1 comments

  • johnnymakes 6 hours ago

    Hey HN. I'm Johnny, founder of Exabase.

    M-1 is our first-generation memory engine. We evaluated it against LongMemEval, the most comprehensive public benchmark for conversational memory retrieval: 500 questions, ~115k tokens of history, relevant information scattered across sessions and buried in noise.

    M-1 scored 96.4% at top-50 retrieval, the highest reported score, with consistent performance across all top-k's. The most interesting part is that we did it with Gemini 3 Flash, while every other system on the leaderboard used Gemini 3 Pro.

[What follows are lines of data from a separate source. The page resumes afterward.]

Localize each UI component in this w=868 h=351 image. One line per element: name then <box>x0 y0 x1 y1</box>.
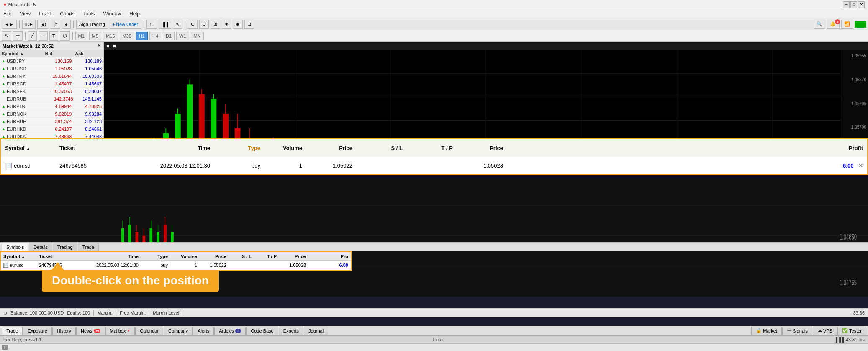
btab-exposure[interactable]: Exposure <box>23 327 51 335</box>
zoom-out-btn[interactable]: ⊖ <box>199 20 209 29</box>
scroll-btn[interactable]: ◈ <box>222 20 231 29</box>
btab-calendar[interactable]: Calendar <box>135 327 163 335</box>
list-item[interactable]: ▲EURSGD 1.45497 1.45667 <box>0 80 103 88</box>
lth-symbol[interactable]: Symbol ▲ <box>1 254 36 259</box>
list-item[interactable]: ▲EURNOK 9.92019 9.93284 <box>0 110 103 118</box>
tf-d1[interactable]: D1 <box>163 32 175 40</box>
tab-details[interactable]: Details <box>29 243 52 251</box>
trade-data-row[interactable]: 📄 eurusd 246794585 2022.05.03 12:01:30 b… <box>0 157 868 175</box>
tf-m1[interactable]: M1 <box>75 32 87 40</box>
btab-mailbox[interactable]: Mailbox▼ <box>105 327 135 335</box>
btab-alerts[interactable]: Alerts <box>193 327 214 335</box>
menu-charts[interactable]: Charts <box>58 10 76 18</box>
menu-tools[interactable]: Tools <box>82 10 97 18</box>
market-watch-close[interactable]: ✕ <box>97 43 101 49</box>
signal-btn[interactable]: 📶 <box>841 20 853 29</box>
alert-btn[interactable]: 🔔1 <box>827 20 840 29</box>
list-item[interactable]: ▲EURHUF 381.374 382.123 <box>0 118 103 125</box>
new-order-btn[interactable]: + New Order <box>110 20 141 29</box>
lth-volume[interactable]: Volume <box>170 254 200 259</box>
th-ticket[interactable]: Ticket <box>55 145 114 151</box>
btab-articles[interactable]: Articles 2 <box>214 327 246 335</box>
toolbar-arrows-btn[interactable]: ↑↓ <box>146 20 157 29</box>
th-profit[interactable]: Profit <box>507 145 867 151</box>
tf-h1[interactable]: H1 <box>136 32 148 40</box>
search-btn[interactable]: 🔍 <box>814 20 825 29</box>
toolbar-circle-btn[interactable]: (●) <box>37 20 49 29</box>
mw-col-ask[interactable]: Ask <box>73 50 103 57</box>
lth-ticket[interactable]: Ticket <box>36 254 78 259</box>
shapes-tool[interactable]: ⬡ <box>60 31 70 41</box>
chart-btn2[interactable]: ◉ <box>233 20 243 29</box>
list-item[interactable]: EURRUB 142.3746 146.1145 <box>0 95 103 103</box>
toolbar-nav-btn[interactable]: ◄► <box>2 20 17 29</box>
lth-price[interactable]: Price <box>200 254 229 259</box>
zoom-in-btn[interactable]: ⊕ <box>188 20 198 29</box>
tf-w1[interactable]: W1 <box>176 32 189 40</box>
toolbar-extra-btn[interactable]: ⊡ <box>244 20 254 29</box>
lth-profit[interactable]: Pro <box>308 254 351 259</box>
th-sl[interactable]: S / L <box>357 145 407 151</box>
crosshair-tool[interactable]: ✛ <box>13 31 23 41</box>
mw-col-bid[interactable]: Bid <box>44 50 74 57</box>
list-item[interactable]: ▲EURHKD 8.24197 8.24661 <box>0 125 103 133</box>
menu-file[interactable]: File <box>2 10 13 18</box>
tf-m15[interactable]: M15 <box>103 32 118 40</box>
btab-history[interactable]: History <box>52 327 76 335</box>
hline-tool[interactable]: ─ <box>39 31 48 41</box>
btab-company[interactable]: Company <box>164 327 193 335</box>
lth-tp[interactable]: T / P <box>254 254 279 259</box>
list-item[interactable]: ▲EURTRY 15.61644 15.63303 <box>0 72 103 80</box>
cursor-tool[interactable]: ↖ <box>2 31 11 41</box>
close-trade-icon[interactable]: ✕ <box>858 163 863 169</box>
text-tool[interactable]: T <box>49 31 58 41</box>
th-symbol[interactable]: Symbol ▲ <box>1 145 55 151</box>
tab-trading[interactable]: Trading <box>53 243 77 251</box>
th-type[interactable]: Type <box>214 145 265 151</box>
line-tool[interactable]: ╱ <box>28 31 37 41</box>
algo-trading-btn[interactable]: Algo Trading <box>76 20 108 29</box>
btab-vps[interactable]: ☁ VPS <box>813 327 837 335</box>
menu-help[interactable]: Help <box>128 10 141 18</box>
maximize-btn[interactable]: □ <box>850 1 857 8</box>
minimize-btn[interactable]: ─ <box>843 1 850 8</box>
menu-insert[interactable]: Insert <box>37 10 53 18</box>
toolbar-dot-btn[interactable]: ● <box>62 20 71 29</box>
btab-journal[interactable]: Journal <box>304 327 328 335</box>
list-item[interactable]: ▲EURSEK 10.37053 10.38037 <box>0 88 103 95</box>
tab-symbols[interactable]: Symbols <box>2 243 28 251</box>
list-item[interactable]: ▲USDJPY 130.169 130.189 <box>0 57 103 65</box>
btab-trade[interactable]: Trade <box>2 327 23 335</box>
tf-mn[interactable]: MN <box>191 32 204 40</box>
lth-sl[interactable]: S / L <box>229 254 254 259</box>
th-price[interactable]: Price <box>306 145 357 151</box>
btab-experts[interactable]: Experts <box>279 327 303 335</box>
close-btn[interactable]: ✕ <box>858 1 865 8</box>
toolbar-refresh-btn[interactable]: ⟳ <box>51 20 60 29</box>
lth-price2[interactable]: Price <box>279 254 308 259</box>
th-volume[interactable]: Volume <box>265 145 306 151</box>
lth-time[interactable]: Time <box>78 254 141 259</box>
th-price2[interactable]: Price <box>457 145 507 151</box>
btab-codebase[interactable]: Code Base <box>246 327 278 335</box>
btab-signals[interactable]: 〰 Signals <box>782 327 812 335</box>
btab-news[interactable]: News 99 <box>76 327 105 335</box>
tab-trade[interactable]: Trade <box>78 243 99 251</box>
btab-market[interactable]: 🔒 Market <box>751 327 782 335</box>
menu-view[interactable]: View <box>18 10 32 18</box>
tf-m5[interactable]: M5 <box>89 32 101 40</box>
th-tp[interactable]: T / P <box>407 145 457 151</box>
list-item[interactable]: ▲EURUSD 1.05028 1.05046 <box>0 65 103 72</box>
tf-m30[interactable]: M30 <box>120 32 134 40</box>
toolbar-bars-btn[interactable]: ▐▐ <box>159 20 171 29</box>
lth-type[interactable]: Type <box>141 254 170 259</box>
grid-btn[interactable]: ⊞ <box>211 20 220 29</box>
mw-col-symbol[interactable]: Symbol ▲ <box>0 50 44 57</box>
menu-window[interactable]: Window <box>102 10 123 18</box>
btab-tester[interactable]: ✅ Tester <box>837 327 866 335</box>
list-item[interactable]: ▲EURPLN 4.69944 4.70825 <box>0 103 103 110</box>
toolbar-ide-btn[interactable]: IDE <box>22 20 36 29</box>
th-time[interactable]: Time <box>114 145 214 151</box>
toolbar-wave-btn[interactable]: ∿ <box>173 20 182 29</box>
tf-h4[interactable]: H4 <box>149 32 161 40</box>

    A bigger model can compensate for weaker retrieval – absorbing a larger, noisy context at the cost of increased inference. We deliberately chose a smaller model to isolate retrieval quality from model capability and solve for real, production use. This result is Pareto optimal: cheaper and better performance, which is what we're solving for.

    Our results are in the spirit of real, production use – so we used a single generic prompt for our answerer – stripping out the question-specific prompt language we observed in other benchmark attempts/runners. The methodology, prompt, and full results JSON are all linked in the research post.

    The research post also has a discussion of the evaluation ceiling we hit at this accuracy level (there are errors in the benchmark itself which create a noise floor – we reported a few upstream to the benchmark creator).

    Happy to discuss the architecture, methodology, or how we think about memory retrieval differently!